Markets continued to rebound off the February 11th low with oil and equities posting a third consecutive weekly gain as optimism seems to have replaced concern with regard to an economic slowdown. Since the S&P 500 was down 10% on the year through February 11th, it has rebounded and is now only down 2.1% on the year, with the most beaten up stocks (energy, materials, and industrials) very much leading the way. Emerging markets have bounced over 15% from their mid-February lows as well, with Brazil rallying 22% in the past 15 days on news of more corruption crackdowns including the arrest of former President Luiz Inacio Lula da Silva.

Encouraging economic reports, stabilization in the price of oil, and anticipation of upcoming central bank policies are seemingly supporting factors. Additionally, equity markets had fallen to more attractive valuation levels in the downdraft. The S&P 500 P/E multiple has since moved back up over 17.5x, leaving additional multiple expansion a less likely tailwind to equity markets going forward.

An encouraging February jobs report showed robust hiring by employers but weak wage growth which may serve to keep Fed rate hikes at bay. The ISM Manufacturing report came in better than expected (49.5 vs 48.5), bucking a trend of three straight months of downside misses, but registered a fifth consecutive monthly reading below 50, the longest such streak since July 2009. The composite ISM (services and manufacturing) came in at 52.9, still solidly in expansionary territory. Oil rallied sharply, up 9.6% on the week and 37% off last month’s lows, as the Baker Hughes rig count fell to 489, just one rig more than the 488 record low set in 1999, with data stretching back to 1948! Continued discussion of OPEC and non-OPEC production freezes also provided a stabilizing force for oil prices.

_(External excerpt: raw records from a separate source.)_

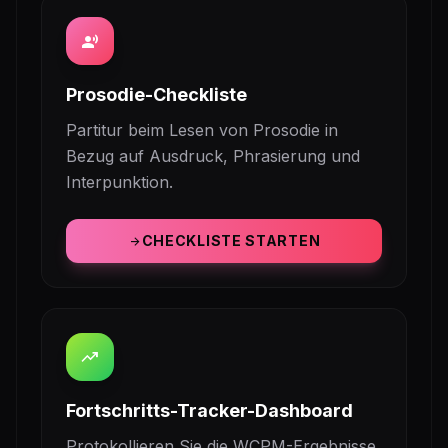
record_voice_over
Prosodie-Checkliste
Partitur beim Lesen von Prosodie in
Bezug auf Ausdruck, Phrasierung und
Interpunktion.
CHECKLISTE STARTEN
arrow_forward
trending_up
Fortschritts-Tracker-Dashboard
Protokollieren Sie die WCPM-Ergebnisse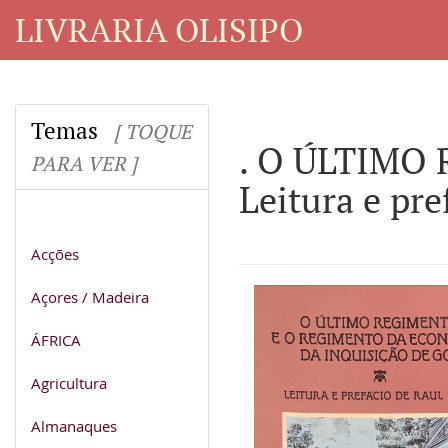
LIVRARIA OLISIPO
Temas
[ TOQUE
. O ÚLTIMO
PARA VER ]
Leitura e pre
Acções
Açores / Madeira
ÁFRICA
Agricultura
Almanaques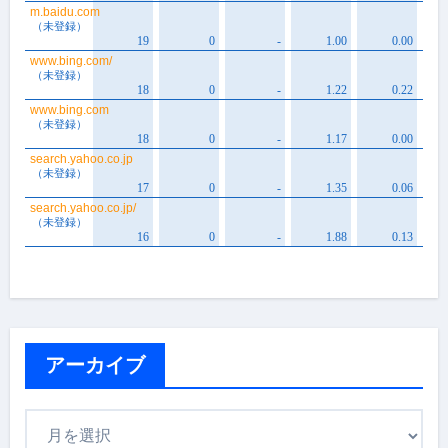
アーカイブ
ア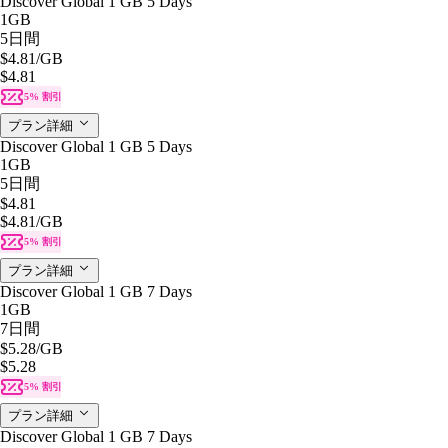
Discover Global 1 GB 5 Days
1GB
5日間
$4.81
/GB
$4.81
5% 割引
プラン詳細
Discover Global 1 GB 5 Days
1GB
5日間
$4.81
$4.81
/GB
5% 割引
プラン詳細
Discover Global 1 GB 7 Days
1GB
7日間
$5.28
/GB
$5.28
5% 割引
プラン詳細
Discover Global 1 GB 7 Days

Central bank maneuvers and the earnings recession in the U.S. remain a concern. Year over year fourth quarter S&P 500 earnings fell for a third consecutive quarter by 3.4% and are projected to fall another 8% in the first quarter of 2016. Rarely have markets experienced an earnings recession of this sort in the absence of an economic contraction. Meanwhile, upcoming central bank meetings carry expectations of either dovish support (ECB 3/10) or no action (Fed 3/16 and BOJ 3/15), leaving an overall stimulus monetary tone on the markets.